[Records from a collection]
+--

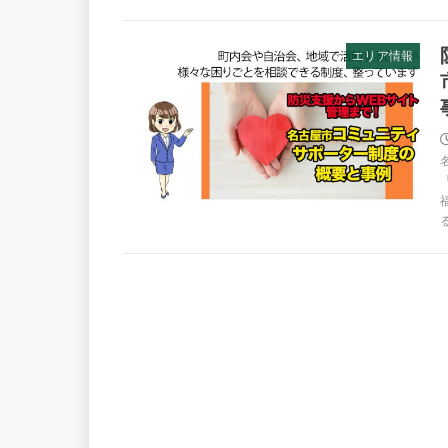
エリア情報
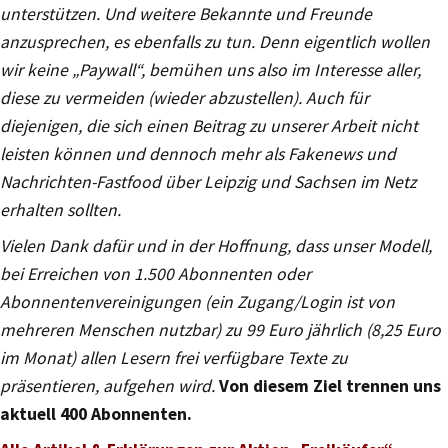
unterstützen. Und weitere Bekannte und Freunde
anzusprechen, es ebenfalls zu tun. Denn eigentlich wollen
wir keine „Paywall“, bemühen uns also im Interesse aller,
diese zu vermeiden (wieder abzustellen). Auch für
diejenigen, die sich einen Beitrag zu unserer Arbeit nicht
leisten können und dennoch mehr als Fakenews und
Nachrichten-Fastfood über Leipzig und Sachsen im Netz
erhalten sollten.
Vielen Dank dafür und in der Hoffnung, dass unser Modell,
bei Erreichen von 1.500 Abonnenten oder
Abonnentenvereinigungen (ein Zugang/Login ist von
mehreren Menschen nutzbar) zu 99 Euro jährlich (8,25 Euro
im Monat) allen Lesern frei verfügbare Texte zu
präsentieren, aufgehen wird.
Von diesem Ziel trennen uns
aktuell 400 Abonnenten.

+--

* Your assignment *
Beginning with the line that holds "Nachrichten-Fastfood über Leipzig", copy the entries exactly to their last line, and leave out every earlier line.

* Reply *
Nachrichten-Fastfood über Leipzig und Sachsen im Netz
erhalten sollten.
Vielen Dank dafür und in der Hoffnung, dass unser Modell,
bei Erreichen von 1.500 Abonnenten oder
Abonnentenvereinigungen (ein Zugang/Login ist von
mehreren Menschen nutzbar) zu 99 Euro jährlich (8,25 Euro
im Monat) allen Lesern frei verfügbare Texte zu
präsentieren, aufgehen wird.
Von diesem Ziel trennen uns
aktuell 400 Abonnenten.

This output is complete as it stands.